Una cosa è certa: la semplice speranza che la Cina smetta di invadere il territorio indiano non aiuterà New Delhi. Dopotutto, il secondo paese più popoloso al mondo è entrato in questa situazione proprio perché la sua leadership politica e militare non ha prestato attenzione alle attività militari della Cina vicino alla frontiera. Fino al paradosso che, nei cinque anni precedenti ai primi scontri divampati nel maggio 2020, Modi ha incontrato la sua controparte cinese 18 volte.

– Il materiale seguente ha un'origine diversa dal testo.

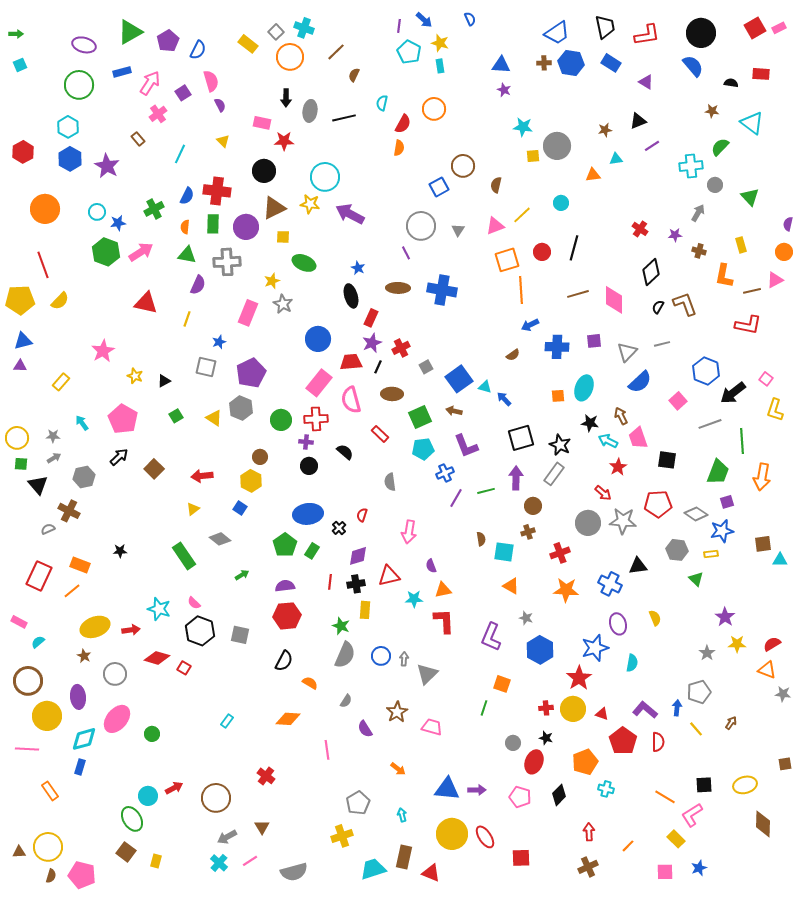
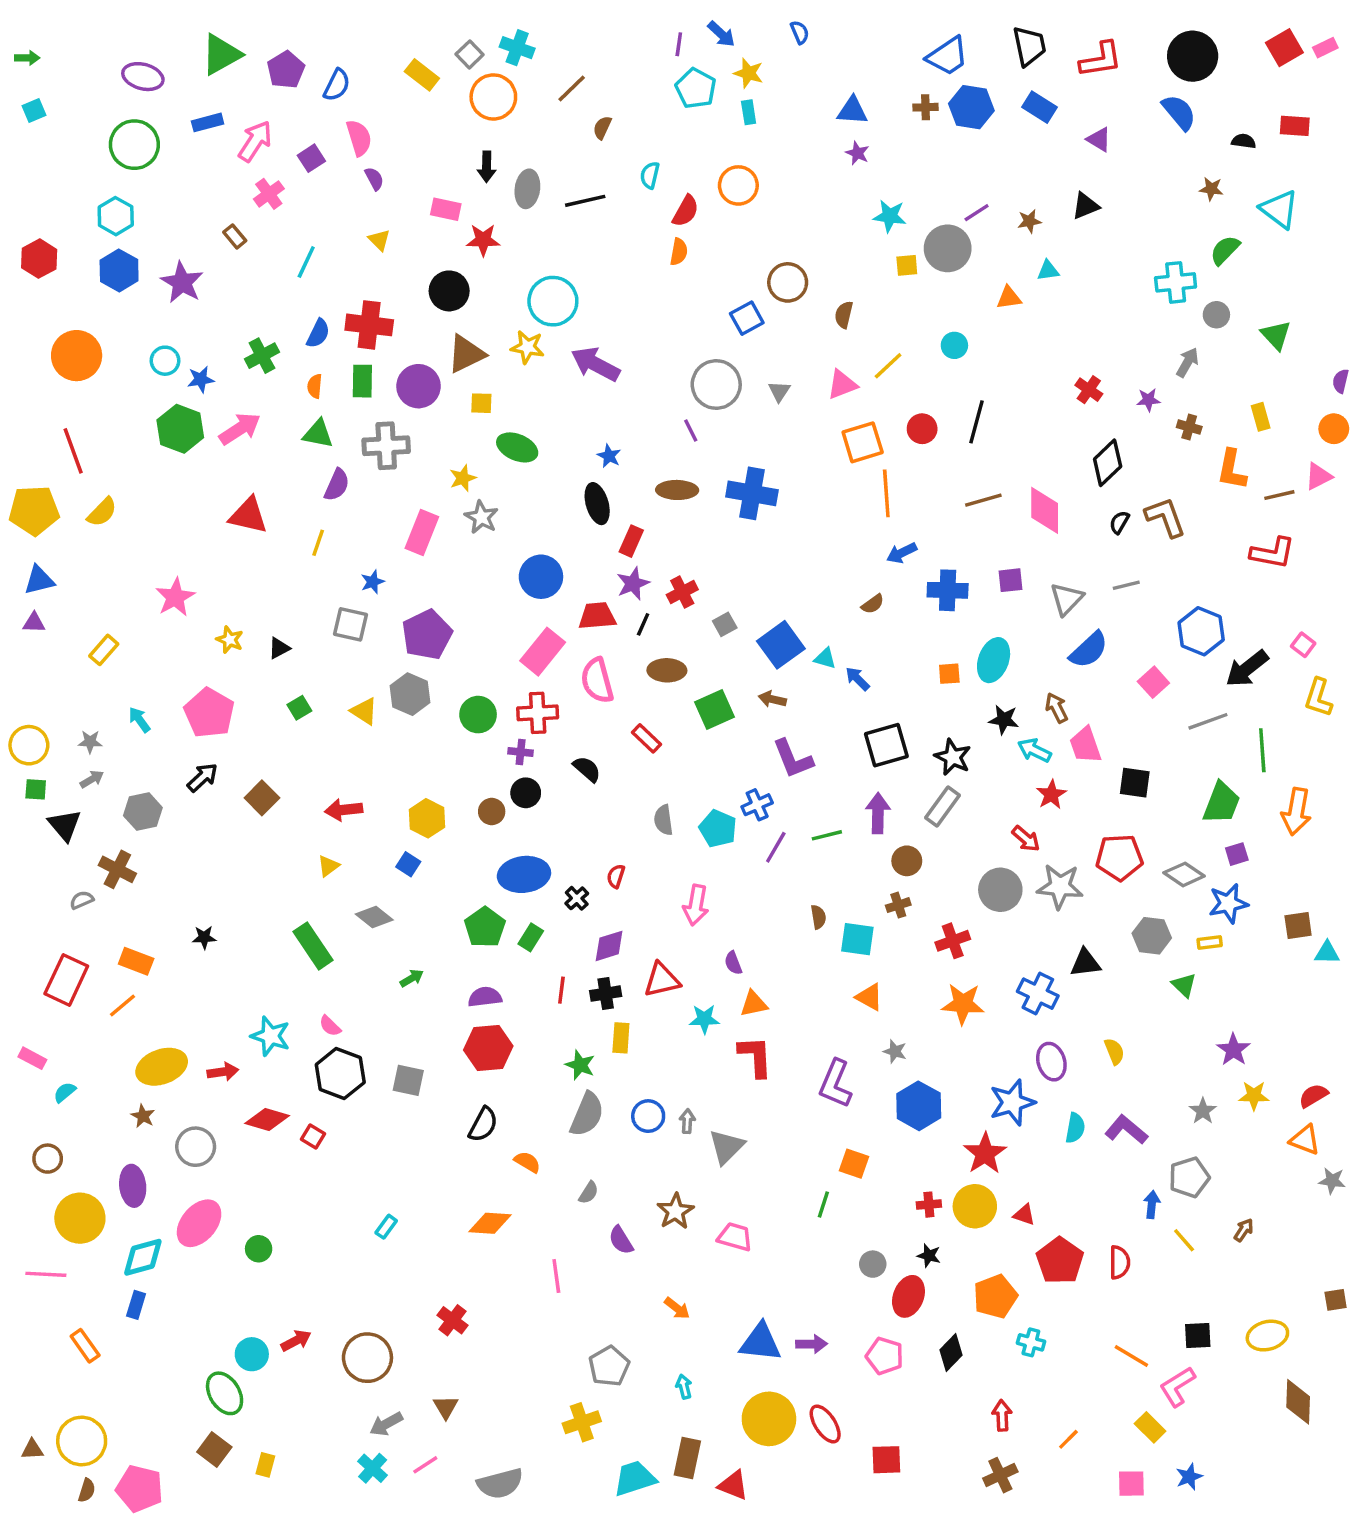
purple line: (652, 146) -> (977, 213), moved
cyan pentagon: (423, 449) -> (718, 829), moved, turned 30
brown circle: (260, 457) -> (492, 812), moved
brown circle: (28, 681) -> (48, 1159), size x0.6
purple L-shape: (645, 710) -> (1126, 1130), moved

E cercando di proteggere la sua immagine di leader forte, Modi non ha riconosciuto la perdita di territori indiani. Nel frattempo, il leader del Subcontinente ha permesso al surplus commerciale della Cina con l’India di aumentare rapidamente a tal punto che ora supera il bilancio totale della Difesa indiano (che il terzo più grande del mondo).

Tuttavia, Xi ha scelto una lotta di confine difficile da vincere e ha trasformato un paese conciliante, l’India, in un nemico a lungo termine. Ciò potrebbe tradursi in un errore di calcolo forse più grave delle valutazioni sbagliate di Modi. Il prezzo che la Cina rischia di pagare per l’errore di Xi potrebbe così superare di gran lunga i benefici di alcuni furtivi accaparramenti di terre.

In un certo senso, l’espansionismo territoriale della Cina rappresenta una versione più accorta e più estesa della guerra russa contro l’Ucraina e potrebbe provocare una simile reazione internazionale contro l’agenda di Xi. In effetti, l’aggressione della Cina ha già spinto le potenze indo-pacifiche a rafforzare le loro capacità militari e la loro cooperazione, anche con gli Stati Uniti. Tutto ciò rischia di minare alla base lo sforzo portato avanti da Xi di modellare un’Asia sino-centrica.